[SUPPLIED MATERIAL]
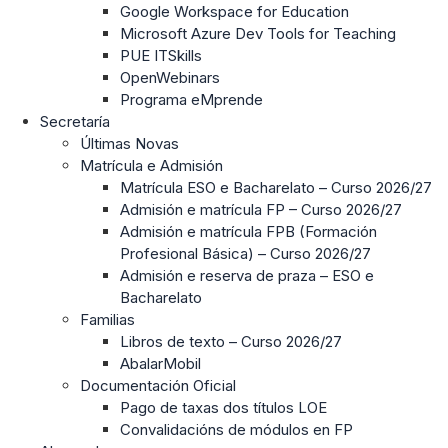
Google Workspace for Education
Microsoft Azure Dev Tools for Teaching
PUE ITSkills
OpenWebinars
Programa eMprende
Secretaría
Últimas Novas
Matrícula e Admisión
Matrícula ESO e Bacharelato – Curso 2026/27
Admisión e matrícula FP – Curso 2026/27
Admisión e matrícula FPB (Formación
Profesional Básica) – Curso 2026/27
Admisión e reserva de praza – ESO e
Bacharelato
Familias
Libros de texto – Curso 2026/27
AbalarMobil
Documentación Oficial
Pago de taxas dos títulos LOE
Convalidacións de módulos en FP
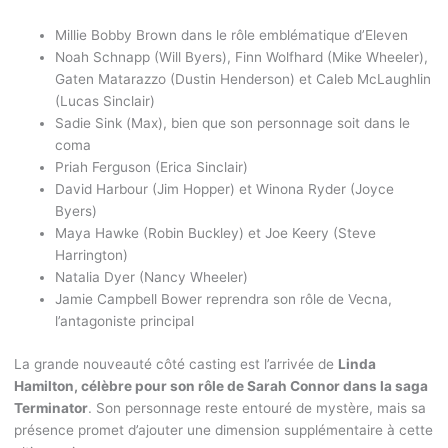
Millie Bobby Brown dans le rôle emblématique d’Eleven
Noah Schnapp (Will Byers), Finn Wolfhard (Mike Wheeler),
Gaten Matarazzo (Dustin Henderson) et Caleb McLaughlin
(Lucas Sinclair)
Sadie Sink (Max), bien que son personnage soit dans le
coma
Priah Ferguson (Erica Sinclair)
David Harbour (Jim Hopper) et Winona Ryder (Joyce
Byers)
Maya Hawke (Robin Buckley) et Joe Keery (Steve
Harrington)
Natalia Dyer (Nancy Wheeler)
Jamie Campbell Bower reprendra son rôle de Vecna,
l’antagoniste principal
La grande nouveauté côté casting est l’arrivée de
Linda
Hamilton, célèbre pour son rôle de Sarah Connor dans la saga
Terminator
. Son personnage reste entouré de mystère, mais sa
présence promet d’ajouter une dimension supplémentaire à cette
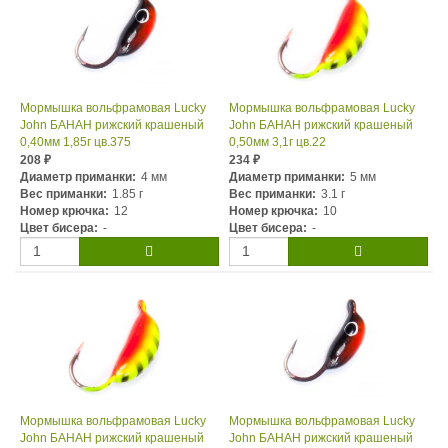
Мормышка вольфрамовая Lucky
Мормышка вольфрамовая Lucky
John БАНАН рижский крашеный
John БАНАН рижский крашеный
0,40мм 1,85г цв.375
0,50мм 3,1г цв.22
208
234
₽
₽
Диаметр приманки:
4 мм
Диаметр приманки:
5 мм
Вес приманки:
1.85 г
Вес приманки:
3.1 г
Номер крючка:
12
Номер крючка:
10
Цвет бисера:
-
Цвет бисера:
-
Мормышка вольфрамовая Lucky
Мормышка вольфрамовая Lucky
John БАНАН рижский крашеный
John БАНАН рижский крашеный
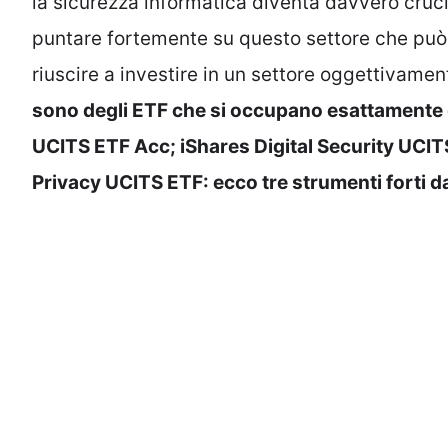
la sicurezza informatica diventa davvero crucia
puntare fortemente su questo settore che può
riuscire a investire in un settore oggettivame
sono degli ETF che si occupano esattamente 
UCITS ETF Acc; iShares Digital Security UCI
Privacy UCITS ETF: ecco tre strumenti forti d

[INSTRUCTIONS TO FOLLOW]
Once the pictures are set aside, output all of the data above verbatim.

[ANSWER SECTION]
Google Workspace for Education
Microsoft Azure Dev Tools for Teaching
PUE ITSkills
OpenWebinars
Programa eMprende
Secretaría
Últimas Novas
Matrícula e Admisión
Matrícula ESO e Bacharelato – Curso 2026/27
Admisión e matrícula FP – Curso 2026/27
Admisión e matrícula FPB (Formación
Profesional Básica) – Curso 2026/27
Admisión e reserva de praza – ESO e
Bacharelato
Familias
Libros de texto – Curso 2026/27
AbalarMobil
Documentación Oficial
Pago de taxas dos títulos LOE
Convalidacións de módulos en FP
Millie Bobby Brown dans le rôle emblématique d’Eleven
Noah Schnapp (Will Byers), Finn Wolfhard (Mike Wheeler),
Gaten Matarazzo (Dustin Henderson) et Caleb McLaughlin
(Lucas Sinclair)
Sadie Sink (Max), bien que son personnage soit dans le
coma
Priah Ferguson (Erica Sinclair)
David Harbour (Jim Hopper) et Winona Ryder (Joyce
Byers)
Maya Hawke (Robin Buckley) et Joe Keery (Steve
Harrington)
Natalia Dyer (Nancy Wheeler)
Jamie Campbell Bower reprendra son rôle de Vecna,
l’antagoniste principal
La grande nouveauté côté casting est l’arrivée de
Linda
Hamilton, célèbre pour son rôle de Sarah Connor dans la saga
Terminator
. Son personnage reste entouré de mystère, mais sa
présence promet d’ajouter une dimension supplémentaire à cette
Мормышка вольфрамовая Lucky
Мормышка вольфрамовая Lucky
John БАНАН рижский крашеный
John БАНАН рижский крашеный
0,40мм 1,85г цв.375
0,50мм 3,1г цв.22
208
234
₽
₽
Диаметр приманки:
4 мм
Диаметр приманки:
5 мм
Вес приманки:
1.85 г
Вес приманки:
3.1 г
Номер крючка:
12
Номер крючка:
10
Цвет бисера:
-
Цвет бисера:
-
Мормышка вольфрамовая Lucky
Мормышка вольфрамовая Lucky
John БАНАН рижский крашеный
John БАНАН рижский крашеный
la sicurezza informatica diventa davvero crucia
puntare fortemente su questo settore che può
riuscire a investire in un settore oggettivame
sono degli ETF che si occupano esattamente 
UCITS ETF Acc; iShares Digital Security UCI
Privacy UCITS ETF: ecco tre strumenti forti d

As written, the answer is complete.